We will never forget September 11, 2001. We will always remember where we were when we realized our nation was under attack. While our offices are 30 miles from New York City, I remember my first thoughts when I heard planes had crashed into the World Trade Center — Cahners has offices in New York City and Cahners HQ used to be in Newton, MA where some of our employees travel to on a regular basis. My heart sank as I watched a small black and white TV with my co-workers and the unthinkable become reality.

We all know someone who was involved in this senseless tragedy, whether it be someone who lost their life, someone who lost a loved one, or one of the heroic rescue workers. Sadly, two well-respected Cahners employees were on one of the planes that crashed that day — Jeffrey Mladenik, interim CEO of eLogic and Andrew Curry Green, Director of Business Development at eLogic. Our condolences go out to everyone who experienced a loss during this horrific event.

As the week unfolded, I experienced a flood of emotions. I was sad, frightened, angry, and disgusted that someone could do this to innocent people.

I just can't comprehend this senseless act. Words of condolences and concern from contacts around the world brought me much comfort.

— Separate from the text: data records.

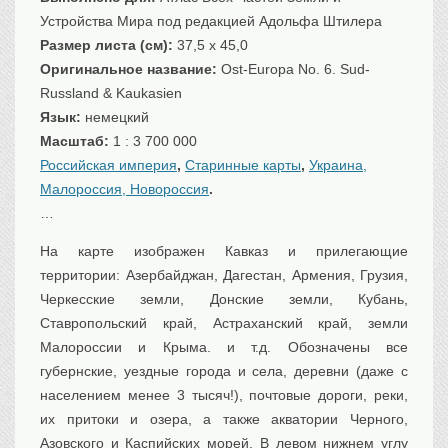
Транспорт
Устройства Мира под редакцией Адольфа Штилера
Размер листа (см):
37,5 x 45,0
Флот, кораблестроение
Оригинальное название:
Ost-Europa No. 6. Sud-
Связь
Russland & Kaukasien
Букинистика
Язык:
немецкий
Медицина
Масштаб:
1 : 3 700 000
Российская империя
,
Старинные карты
,
Украина,
Оружие, военная
атрибутика
Малороссия, Новороссия
.
Выставочные
экспонаты XVI-XIXв.
…
Досуг
На карте изображен Кавказ и прилегающие
Разное
территории: Азербайджан, Дагестан, Армения, Грузия,
Черкесские земли, Донские земли, Кубань,
Ставропольский край, Астраханский край, земли
Малороссии и Крыма. и т.д. Обозначены все
губернские, уездные города и села, деревни (даже с
населением менее 3 тысяч!), почтовые дороги, реки,
их притоки и озера, а также акватории Черного,
Азовского и Каспийских морей. В левом нижнем углу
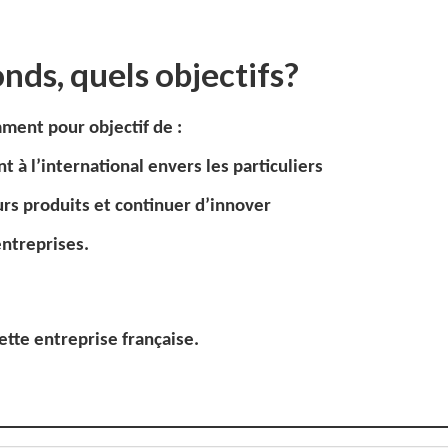
nds, quels objectifs?
ment pour objectif de :
 à l’international envers les particuliers
urs produits et continuer d’innover
entreprises.
ette entreprise française.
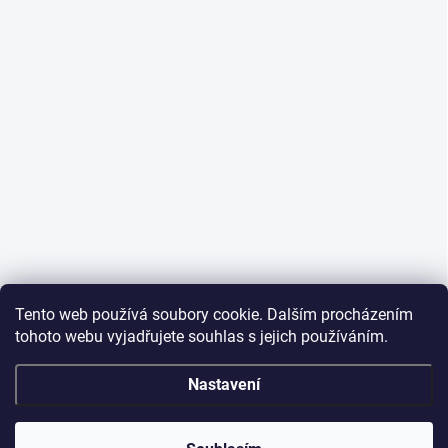
Tento web používá soubory cookie. Dalším procházením
tohoto webu vyjadřujete souhlas s jejich používáním.
Nastavení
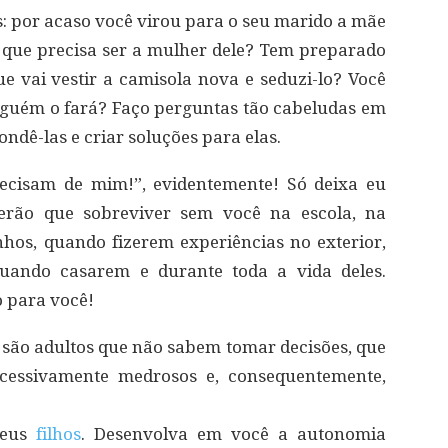
: por acaso você virou para o seu marido a mãe
de que precisa ser a mulher dele? Tem preparado
ue vai vestir a camisola nova e seduzi-lo? Você
 alguém o fará? Faço perguntas tão cabeludas em
ondê-las e criar soluções para elas.
recisam de mim!”, evidentemente! Só deixa eu
terão que sobreviver sem você na escola, na
hos, quando fizerem experiências no exterior,
ndo casarem e durante toda a vida deles.
o para você!
 são adultos que não sabem tomar decisões, que
cessivamente medrosos e, consequentemente,
seus
filhos
. Desenvolva em você a autonomia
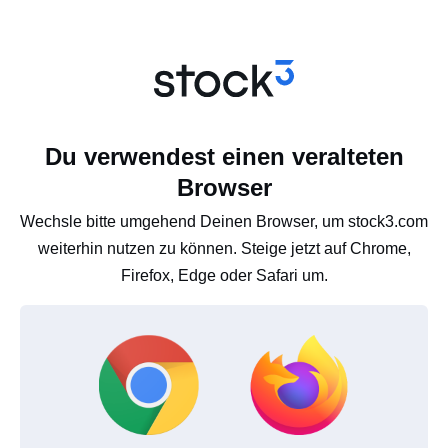
Du verwendest einen veralteten
Browser
Wechsle bitte umgehend Deinen Browser, um stock3.com
weiterhin nutzen zu können. Steige jetzt auf Chrome,
Firefox, Edge oder Safari um.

Thank you to everyone who showed their concern for the Wireless Design & Development staff.

The healing for me began two days after the terrorist attacks. By then, everyone was aware of the cell phone calls that had been made by flight attendants and passengers and from people stuck in the rubble of the World Trade Center and the Pentagon. While making my commute that day, I listened as two NYC DJs praised not only the heroes who used their cell phones, but the wireless community as a whole. I've never been so proud of the industry that I work in as I was at that moment.

I know that I don't design these wireless devices, but I believe that we — editors, designers, engineers, everyone in this industry — had a hand in bringing those last comforting words to so many families. Since the tragedy, there has been an outpouring of generosity from the wireless community. Throughout the industry, companies have donated cellular and satellite phones, two-way radios and batteries to rescue workers; provided unlimited wireless service for government officials and relief workers; added additional operators to cell phone networks; provided additional wireline and cellular circuits; videoconferencing companies donated equipment and opened sites for victims to communicate with distant relatives. The list goes on.

While emerging technologies and services, including e911, strive to provide more of the security that consumers will demand in light of recent events, I am so thankful for the existing wireless capabilities we have. Simply thanking this industry doesn't seem to be enough - you've renewed my hope when I thought it was shattered; you've motivated me to provide you with the best possible information that you can get your hands on; you've brought peace to people you don't even know, without even trying; you've touched the world in a way that no one ever imagined wireless could; you've made a difference. I know as the wireless industry reaches for new heights, that together we can continue to bring that beacon of light to the world.